**WORK INSTRUCTION:** Your answer must consist of the records exactly as given, with no pictures included.

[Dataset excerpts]
☆ ☆ ☆ ☆

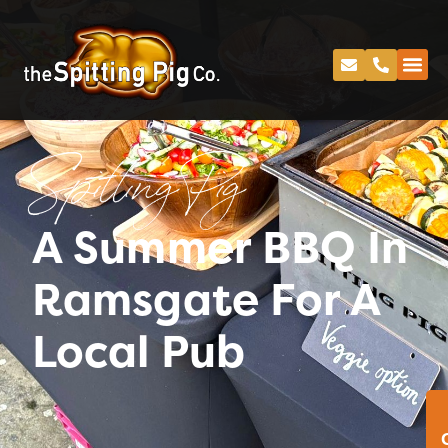
Spitting Pig
A Summer BBQ In
Ramsgate For A
Local Pub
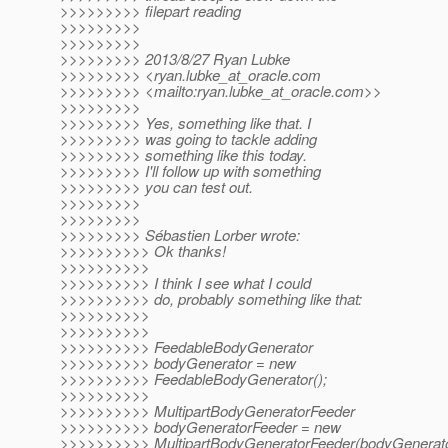
>>>>>>>>> filepart reading
>>>>>>>>>
>>>>>>>>>
>>>>>>>>> 2013/8/27 Ryan Lubke
>>>>>>>>> <ryan.lubke_at_oracle.
com
>>>>>>>>> <mailto:ryan.lubke_at_oracle.
com>>
>>>>>>>>>
>>>>>>>>> Yes, something like that. I
>>>>>>>>> was going to tackle adding
>>>>>>>>> something like this today.
>>>>>>>>> I'll follow up with something
>>>>>>>>> you can test out.
>>>>>>>>>
>>>>>>>>>
>>>>>>>>> Sébastien Lorber wrote:
>>>>>>>>>> Ok thanks!
>>>>>>>>>>
>>>>>>>>>> I think I see what I could
>>>>>>>>>> do, probably something like that:
>>>>>>>>>>
>>>>>>>>>>
>>>>>>>>>> FeedableBodyGenerator
>>>>>>>>>> bodyGenerator = new
>>>>>>>>>> FeedableBodyGenerator();
>>>>>>>>>>
>>>>>>>>>> MultipartBodyGeneratorFeeder
>>>>>>>>>> bodyGeneratorFeeder = new
>>>>>>>>>> MultipartBodyGeneratorFeeder(bodyGenerato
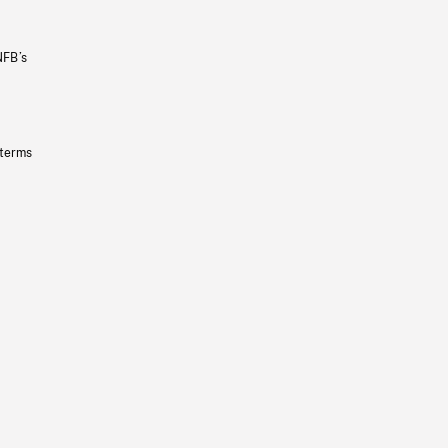
NFB’s
 terms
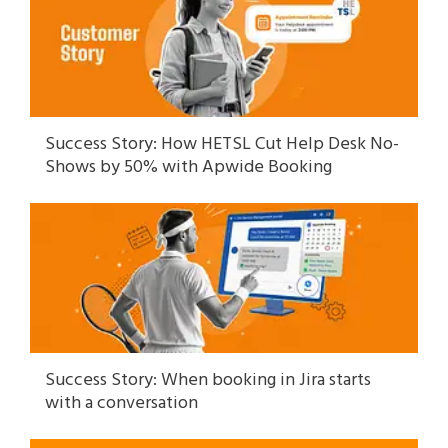
Success Story: How HETSL Cut Help Desk No-
Shows by 50% with Apwide Booking
Success Story: When booking in Jira starts
with a conversation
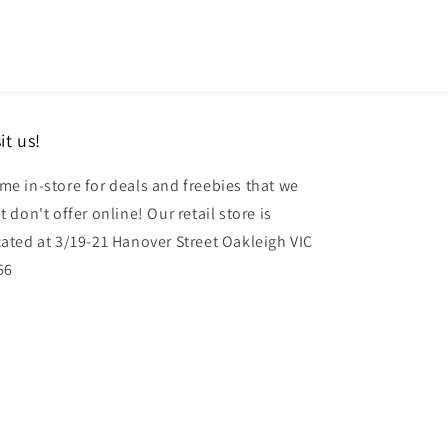
it us!
me in-store for deals and freebies that we
t don't offer online! Our retail store is
cated at 3/19-21 Hanover Street Oakleigh VIC
66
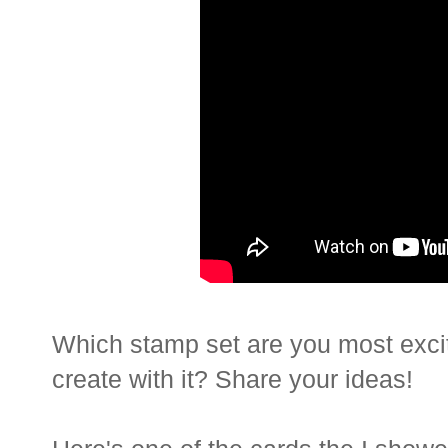
Which stamp set are you most exci
create with it? Share your ideas!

☆ ☆ ☆ ☆

**SOLUTION TO THIS EXERCISE:**
Spitting Pig
A Summer BBQ In
Ramsgate For A
Local Pub
>>>>>>>>> filepart reading
>>>>>>>>>
>>>>>>>>>
>>>>>>>>> 2013/8/27 Ryan Lubke
>>>>>>>>> <ryan.lubke_at_oracle.
com
>>>>>>>>> <mailto:ryan.lubke_at_oracle.
com>>
>>>>>>>>>
>>>>>>>>> Yes, something like that. I
>>>>>>>>> was going to tackle adding
>>>>>>>>> something like this today.
>>>>>>>>> I'll follow up with something
>>>>>>>>> you can test out.
>>>>>>>>>
>>>>>>>>>
>>>>>>>>> Sébastien Lorber wrote:
>>>>>>>>>> Ok thanks!
>>>>>>>>>>
>>>>>>>>>> I think I see what I could
>>>>>>>>>> do, probably something like that:
>>>>>>>>>>
>>>>>>>>>>
>>>>>>>>>> FeedableBodyGenerator
>>>>>>>>>> bodyGenerator = new
>>>>>>>>>> FeedableBodyGenerator();
>>>>>>>>>>
>>>>>>>>>> MultipartBodyGeneratorFeeder
>>>>>>>>>> bodyGeneratorFeeder = new
>>>>>>>>>> MultipartBodyGeneratorFeeder(bodyGenerato
NFB’s
 terms
Success Story: How HETSL Cut Help Desk No-
Shows by 50% with Apwide Booking
Success Story: When booking in Jira starts
with a conversation
it us!
me in-store for deals and freebies that we
t don't offer online! Our retail store is
cated at 3/19-21 Hanover Street Oakleigh VIC
66
Which stamp set are you most exci
create with it? Share your ideas!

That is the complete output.